=== Listed records ===
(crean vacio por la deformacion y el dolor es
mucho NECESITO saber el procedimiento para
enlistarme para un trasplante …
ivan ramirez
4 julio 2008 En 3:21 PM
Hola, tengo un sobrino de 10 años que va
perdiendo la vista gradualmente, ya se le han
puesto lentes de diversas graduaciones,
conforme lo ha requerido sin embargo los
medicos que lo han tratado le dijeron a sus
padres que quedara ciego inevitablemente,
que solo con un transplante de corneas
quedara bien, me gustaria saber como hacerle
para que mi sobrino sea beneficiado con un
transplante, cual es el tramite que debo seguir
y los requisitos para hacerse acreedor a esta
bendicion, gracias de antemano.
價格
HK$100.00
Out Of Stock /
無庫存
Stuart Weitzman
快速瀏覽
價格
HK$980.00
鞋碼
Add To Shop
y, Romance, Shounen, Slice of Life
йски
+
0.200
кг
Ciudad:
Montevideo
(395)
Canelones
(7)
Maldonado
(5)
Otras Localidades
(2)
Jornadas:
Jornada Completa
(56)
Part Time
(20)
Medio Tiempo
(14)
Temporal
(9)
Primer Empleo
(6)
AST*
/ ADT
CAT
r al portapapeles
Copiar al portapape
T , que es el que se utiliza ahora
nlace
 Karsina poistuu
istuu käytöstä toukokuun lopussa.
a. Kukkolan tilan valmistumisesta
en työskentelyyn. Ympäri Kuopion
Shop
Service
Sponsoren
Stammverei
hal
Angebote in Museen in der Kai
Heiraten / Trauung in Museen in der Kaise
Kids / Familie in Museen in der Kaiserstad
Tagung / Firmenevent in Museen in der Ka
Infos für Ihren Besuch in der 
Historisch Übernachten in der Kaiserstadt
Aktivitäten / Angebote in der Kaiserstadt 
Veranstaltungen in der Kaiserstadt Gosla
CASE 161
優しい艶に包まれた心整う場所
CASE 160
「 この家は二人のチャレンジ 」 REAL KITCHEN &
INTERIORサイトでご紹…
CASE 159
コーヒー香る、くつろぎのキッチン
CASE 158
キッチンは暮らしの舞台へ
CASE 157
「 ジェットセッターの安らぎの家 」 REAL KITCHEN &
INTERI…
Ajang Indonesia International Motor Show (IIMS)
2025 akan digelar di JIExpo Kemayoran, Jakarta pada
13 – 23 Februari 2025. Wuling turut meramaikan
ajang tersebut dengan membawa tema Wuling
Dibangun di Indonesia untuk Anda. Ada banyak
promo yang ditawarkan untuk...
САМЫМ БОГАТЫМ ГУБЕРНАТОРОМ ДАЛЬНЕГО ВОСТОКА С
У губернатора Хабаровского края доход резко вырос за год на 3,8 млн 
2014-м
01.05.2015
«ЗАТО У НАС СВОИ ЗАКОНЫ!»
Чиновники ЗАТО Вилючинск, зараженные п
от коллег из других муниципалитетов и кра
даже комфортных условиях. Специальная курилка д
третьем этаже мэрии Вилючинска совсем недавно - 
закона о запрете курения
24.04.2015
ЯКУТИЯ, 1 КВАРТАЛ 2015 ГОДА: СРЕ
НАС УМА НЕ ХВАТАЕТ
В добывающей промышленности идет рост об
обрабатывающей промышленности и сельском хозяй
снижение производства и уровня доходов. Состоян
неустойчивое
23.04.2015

=== Work item ===
Render every record verbatim. Nothing should be left out.

=== Task solution ===
(crean vacio por la deformacion y el dolor es
mucho NECESITO saber el procedimiento para
enlistarme para un trasplante …
ivan ramirez
4 julio 2008 En 3:21 PM
Hola, tengo un sobrino de 10 años que va
perdiendo la vista gradualmente, ya se le han
puesto lentes de diversas graduaciones,
conforme lo ha requerido sin embargo los
medicos que lo han tratado le dijeron a sus
padres que quedara ciego inevitablemente,
que solo con un transplante de corneas
quedara bien, me gustaria saber como hacerle
para que mi sobrino sea beneficiado con un
transplante, cual es el tramite que debo seguir
y los requisitos para hacerse acreedor a esta
bendicion, gracias de antemano.
價格
HK$100.00
Out Of Stock /
無庫存
Stuart Weitzman
快速瀏覽
價格
HK$980.00
鞋碼
Add To Shop
y, Romance, Shounen, Slice of Life
йски
+
0.200
кг
Ciudad:
Montevideo
(395)
Canelones
(7)
Maldonado
(5)
Otras Localidades
(2)
Jornadas:
Jornada Completa
(56)
Part Time
(20)
Medio Tiempo
(14)
Temporal
(9)
Primer Empleo
(6)
AST*
/ ADT
CAT
r al portapapeles
Copiar al portapape
T , que es el que se utiliza ahora
nlace
 Karsina poistuu
istuu käytöstä toukokuun lopussa.
a. Kukkolan tilan valmistumisesta
en työskentelyyn. Ympäri Kuopion
Shop
Service
Sponsoren
Stammverei
hal
Angebote in Museen in der Kai
Heiraten / Trauung in Museen in der Kaise
Kids / Familie in Museen in der Kaiserstad
Tagung / Firmenevent in Museen in der Ka
Infos für Ihren Besuch in der 
Historisch Übernachten in der Kaiserstadt
Aktivitäten / Angebote in der Kaiserstadt 
Veranstaltungen in der Kaiserstadt Gosla
CASE 161
優しい艶に包まれた心整う場所
CASE 160
「 この家は二人のチャレンジ 」 REAL KITCHEN &
INTERIORサイトでご紹…
CASE 159
コーヒー香る、くつろぎのキッチン
CASE 158
キッチンは暮らしの舞台へ
CASE 157
「 ジェットセッターの安らぎの家 」 REAL KITCHEN &
INTERI…
Ajang Indonesia International Motor Show (IIMS)
2025 akan digelar di JIExpo Kemayoran, Jakarta pada
13 – 23 Februari 2025. Wuling turut meramaikan
ajang tersebut dengan membawa tema Wuling
Dibangun di Indonesia untuk Anda. Ada banyak
promo yang ditawarkan untuk...
САМЫМ БОГАТЫМ ГУБЕРНАТОРОМ ДАЛЬНЕГО ВОСТОКА С
У губернатора Хабаровского края доход резко вырос за год на 3,8 млн 
2014-м
01.05.2015
«ЗАТО У НАС СВОИ ЗАКОНЫ!»
Чиновники ЗАТО Вилючинск, зараженные п
от коллег из других муниципалитетов и кра
даже комфортных условиях. Специальная курилка д
третьем этаже мэрии Вилючинска совсем недавно - 
закона о запрете курения
24.04.2015
ЯКУТИЯ, 1 КВАРТАЛ 2015 ГОДА: СРЕ
НАС УМА НЕ ХВАТАЕТ
В добывающей промышленности идет рост об
обрабатывающей промышленности и сельском хозяй
снижение производства и уровня доходов. Состоян
неустойчивое
23.04.2015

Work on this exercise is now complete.